__Your goal__:
Write out each entry below exactly. Do not include the images.

..........

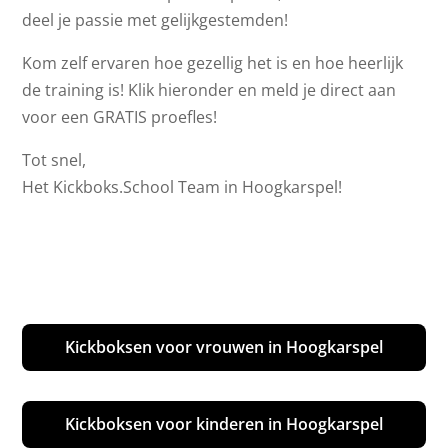
deel je passie met gelijkgestemden!
Kom zelf ervaren hoe gezellig het is en hoe heerlijk
de training is! Klik hieronder en meld je direct aan
voor een GRATIS proefles!
Tot snel,
Het Kickboks.School Team in Hoogkarspel!
Kickboksen voor vrouwen in Hoogkarspel
Kickboksen voor kinderen in Hoogkarspel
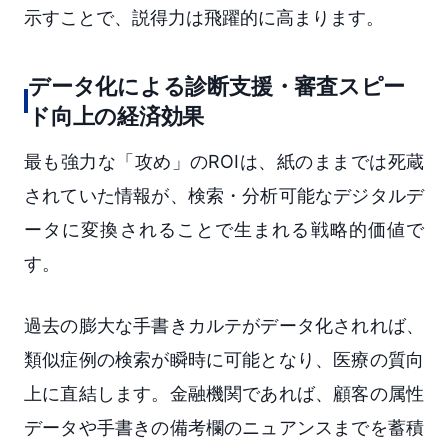
示すことで、説得力は飛躍的に高まります。
データ化による診断支援・審査スピー
ド向上の経済効果
最も強力な「攻め」のROIは、紙のままでは死蔵
されていた情報が、検索・分析可能なデジタルデ
ータに変換されることで生まれる戦略的価値で
す。
過去の膨大な手書きカルテがデータ化されれば、
類似症例の検索が瞬時に可能となり、医療の質向
上に直結します。金融機関であれば、顧客の属性
データや手書きの備考欄のニュアンスまでを蓄積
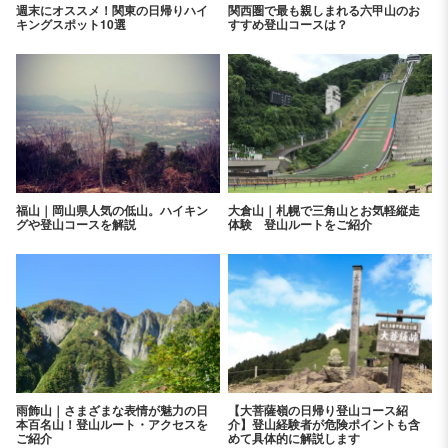
週末にオススメ！関東の日帰りハイ
関西圏で最も親しまれる六甲山のお
キングスポット10選
すすめ登山コースは？
福山｜岡山県人気の低山。ハイキン
大倉山｜札幌で三角山とお気軽縦走
グや登山コースを解説
体験 登山ルートをご紹介
雨飾山｜さまざまな表情が魅力の日
【大菩薩嶺の日帰り登山コース紹
本百名山！登山ルート・アクセスを
介】登山経験者が危険ポイントも含
ご紹介
めて具体的に解説します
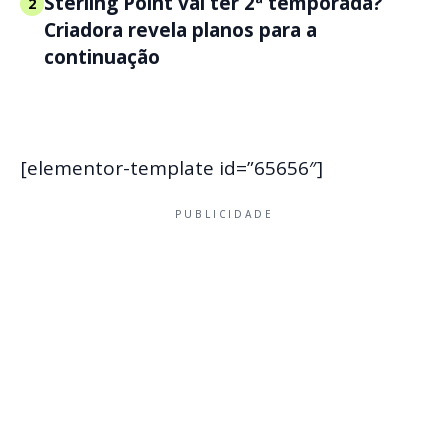
Sterling Point vai ter 2ª temporada?
2
Criadora revela planos para a
continuação
[elementor-template id=”65656″]
PUBLICIDADE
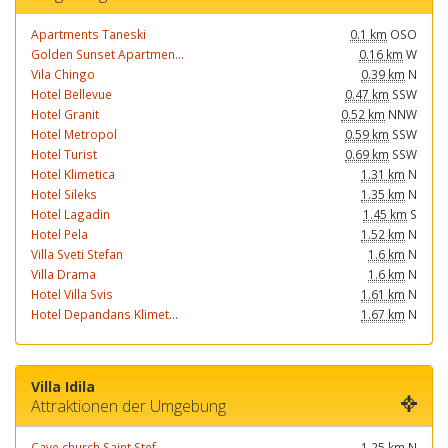
Apartments Taneski
0.1 km
OSO
Golden Sunset Apartmen...
0.16 km
W
Vila Chingo
0.39 km
N
Hotel Bellevue
0.47 km
SSW
Hotel Granit
0.52 km
NNW
Hotel Metropol
0.59 km
SSW
Hotel Turist
0.69 km
SSW
Hotel Klimetica
1.31 km
N
Hotel Sileks
1.35 km
N
Hotel Lagadin
1.45 km
S
Hotel Pela
1.52 km
N
Villa Sveti Stefan
1.6 km
N
Villa Drama
1.6 km
N
Hotel Villa Svis
1.61 km
N
Hotel Depandans Klimet...
1.67 km
N
Villa Idila
Attraktionen der Umgebung
Cave church Saint Stef...
1.25 km
N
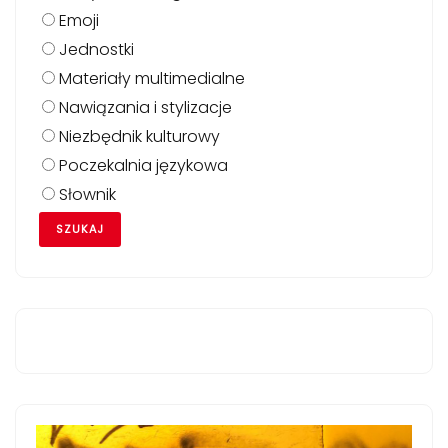
Emoji
Jednostki
Materiały multimedialne
Nawiązania i stylizacje
Niezbędnik kulturowy
Poczekalnia językowa
Słownik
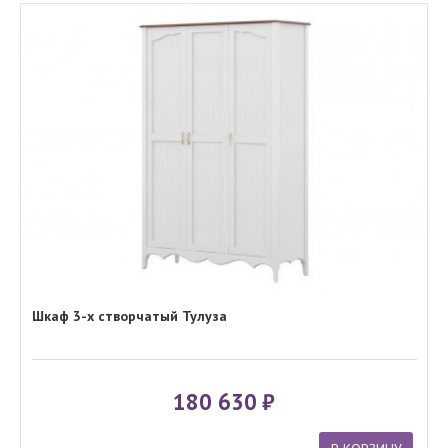
Шкаф 3-х створчатый Тулуза
180 630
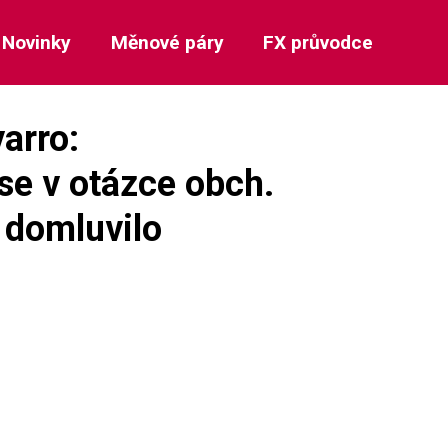
Novinky
Měnové páry
FX průvodce
arro:
se v otázce obch.
 domluvilo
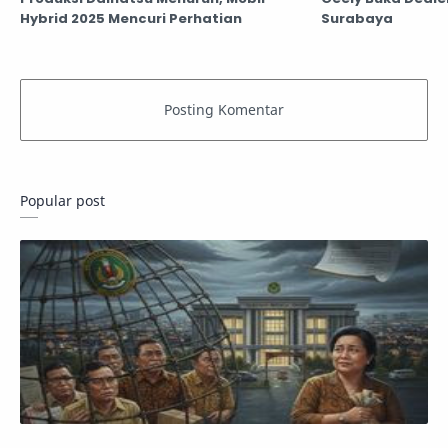
Hybrid 2025 Mencuri Perhatian
Surabaya
Popular post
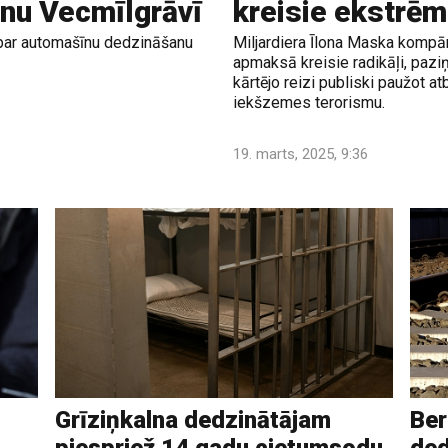
nu Vecmīlgrāvī
kreisie ekstrēm
ti par automašīnu dedzināšanu
Miljardiera Īlona Maska kompā
apmaksā kreisie radikāļi, paz
kārtējo reizi publiski paužot a
iekšzemes terorismu.
19. marts, 2025, 9:36
Grīziņkalna dedzinātājam
Ber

..........

__Reply to the exercise__:
deel je passie met gelijkgestemden!
Kom zelf ervaren hoe gezellig het is en hoe heerlijk
de training is! Klik hieronder en meld je direct aan
voor een GRATIS proefles!
Tot snel,
Het Kickboks.School Team in Hoogkarspel!
Kickboksen voor vrouwen in Hoogkarspel
Kickboksen voor kinderen in Hoogkarspel
示すことで、説得力は飛躍的に高まります。
データ化による診断支援・審査スピー
ド向上の経済効果
最も強力な「攻め」のROIは、紙のままでは死蔵
されていた情報が、検索・分析可能なデジタルデ
ータに変換されることで生まれる戦略的価値で
す。
過去の膨大な手書きカルテがデータ化されれば、
類似症例の検索が瞬時に可能となり、医療の質向
上に直結します。金融機関であれば、顧客の属性
データや手書きの備考欄のニュアンスまでを蓄積
週末にオススメ！関東の日帰りハイ
関西圏で最も親しまれる六甲山のお
キングスポット10選
すすめ登山コースは？
福山｜岡山県人気の低山。ハイキン
大倉山｜札幌で三角山とお気軽縦走
グや登山コースを解説
体験 登山ルートをご紹介
雨飾山｜さまざまな表情が魅力の日
【大菩薩嶺の日帰り登山コース紹
本百名山！登山ルート・アクセスを
介】登山経験者が危険ポイントも含
ご紹介
めて具体的に解説します
Sterling Point vai ter 2ª temporada?
2
Criadora revela planos para a
continuação
[elementor-template id=”65656″]
PUBLICIDADE
Apartments Taneski
0.1 km
OSO
Golden Sunset Apartmen...
0.16 km
W
Vila Chingo
0.39 km
N
Hotel Bellevue
0.47 km
SSW
Hotel Granit
0.52 km
NNW
Hotel Metropol
0.59 km
SSW
Hotel Turist
0.69 km
SSW
Hotel Klimetica
1.31 km
N
Hotel Sileks
1.35 km
N
Hotel Lagadin
1.45 km
S
Hotel Pela
1.52 km
N
Villa Sveti Stefan
1.6 km
N
Villa Drama
1.6 km
N
Hotel Villa Svis
1.61 km
N
Hotel Depandans Klimet...
1.67 km
N
Villa Idila
Attraktionen der Umgebung
Cave church Saint Stef...
1.25 km
N
Emoji
Jednostki
Materiały multimedialne
Nawiązania i stylizacje
Niezbędnik kulturowy
Poczekalnia językowa
Słownik
Шкаф 3-х створчатый Тулуза
180 630
Novinky
Měnové páry
FX průvodce
arro:
se v otázce obch.
 domluvilo
Hybrid 2025 Mencuri Perhatian
Surabaya
Popular post
nu Vecmīlgrāvī
kreisie ekstrēm
ti par automašīnu dedzināšanu
Miljardiera Īlona Maska kompā
apmaksā kreisie radikāļi, paz
kārtējo reizi publiski paužot a
iekšzemes terorismu.
19. marts, 2025, 9:36
Grīziņkalna dedzinātājam
Ber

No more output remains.